You are viewing a plain text version of this content. The canonical link for it is here.
Posted to user@spark.apache.org by francexo83 <fr...@gmail.com> on 2015/03/14 18:52:17 UTC
Spark and HBase join issue
Hi all,
I have the following cluster configurations:
- 5 nodes on a cloud environment.
- Hadoop 2.5.0.
- HBase 0.98.6.
- Spark 1.2.0.
- 8 cores and 16 GB of ram on each host.
- 1 NFS disk with 300 IOPS mounted on host 1 and 2.
- 1 NFS disk with 300 IOPS mounted on host 3,4 and 5.
I tried to run a spark job in cluster mode that computes the left outer
join between two hbase tables.
The first table stores about 4.1 GB of data spread across 3 regions with
Snappy compression.
The second one stores about 1.2 GB of data spread across 22 regions with
Snappy compression.
I sometimes get executor lost during in the shuffle phase during the last
stage (saveAsHadoopDataset).
Below my spark conf:
num-cpu-cores = 20
memory-per-node = 10G
spark.scheduler.mode = FAIR
spark.scheduler.pool = production
spark.shuffle.spill= true
spark.rdd.compress = true
spark.core.connection.auth.wait.timeout=2000
spark.sql.shuffle.partitions=100
spark.default.parallelism=50
spark.speculation=false
spark.shuffle.spill=true
spark.shuffle.memoryFraction=0.1
spark.cores.max=30
spark.driver.memory=10g
Are the resource to low to handle this kind of operation?
if yes, could you share with me the right configuration to perform this
kind of task?
Thank you in advance.
F.
Re: Spark and HBase join issue
Posted by Ted Yu <yu...@gmail.com>.
The 4.1 GB table has 3 regions. This means that there would be at least 2
nodes which don't carry its region.
Can you split this table into 12 (or more) regions ?
BTW what's the value for spark.yarn.executor.memoryOverhead ?
Cheers
On Sat, Mar 14, 2015 at 10:52 AM, francexo83 <fr...@gmail.com> wrote:
> Hi all,
>
>
> I have the following cluster configurations:
>
>
> - 5 nodes on a cloud environment.
> - Hadoop 2.5.0.
> - HBase 0.98.6.
> - Spark 1.2.0.
> - 8 cores and 16 GB of ram on each host.
> - 1 NFS disk with 300 IOPS mounted on host 1 and 2.

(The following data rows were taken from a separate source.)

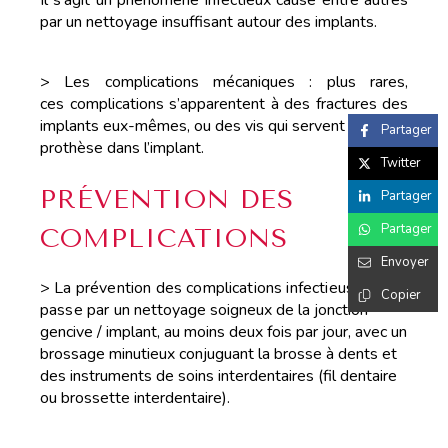
par un nettoyage insuffisant autour des implants.
> Les complications mécaniques : plus rares,
ces complications s’apparentent à des fractures des
implants eux-mêmes, ou des vis qui servent à fixer la
Partager
prothèse dans l’implant.
Twitter
PRÉVENTION DES
Partager
Partager
COMPLICATIONS
Envoyer
> La prévention des complications infectieuses
Copier
passe par un
nettoyage soigneux de la jonction
gencive / implant, au moins deux fois par jour, avec un
brossage minutieux conjuguant la brosse à dents et
des instruments de soins interdentaires (fil dentaire
ou brossette interdentaire).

> - 1 NFS disk with 300 IOPS mounted on host 3,4 and 5.
>
> I tried to run a spark job in cluster mode that computes the left outer
> join between two hbase tables.
> The first table stores about 4.1 GB of data spread across 3 regions
> with Snappy compression.
> The second one stores about 1.2 GB of data spread across 22 regions with
> Snappy compression.
>
> I sometimes get executor lost during in the shuffle phase during the last
> stage (saveAsHadoopDataset).
>
> Below my spark conf:
>
> num-cpu-cores = 20
> memory-per-node = 10G
> spark.scheduler.mode = FAIR
> spark.scheduler.pool = production
> spark.shuffle.spill= true
> spark.rdd.compress = true
> spark.core.connection.auth.wait.timeout=2000
> spark.sql.shuffle.partitions=100
> spark.default.parallelism=50
> spark.speculation=false
> spark.shuffle.spill=true
> spark.shuffle.memoryFraction=0.1
> spark.cores.max=30
> spark.driver.memory=10g
>
> Are the resource to low to handle this kind of operation?
>
> if yes, could you share with me the right configuration to perform this
> kind of task?
>
> Thank you in advance.
>
> F.
>
>
>
>
>